» Provided entries
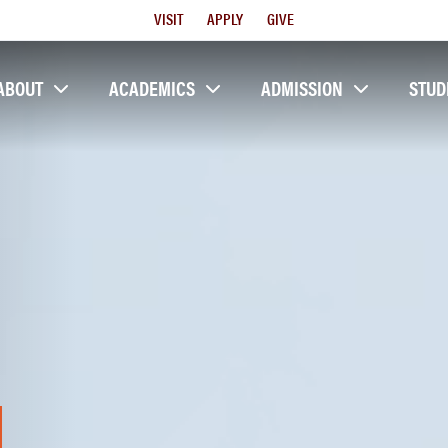
Utility
VISIT
APPLY
GIVE
Menu
ABOUT
ACADEMICS
ADMISSION
STUD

» Task
Leave out the pictures and transcribe the entries above exactly.

» Answer for the task
Utility
VISIT
APPLY
GIVE
Menu
ABOUT
ACADEMICS
ADMISSION
STUD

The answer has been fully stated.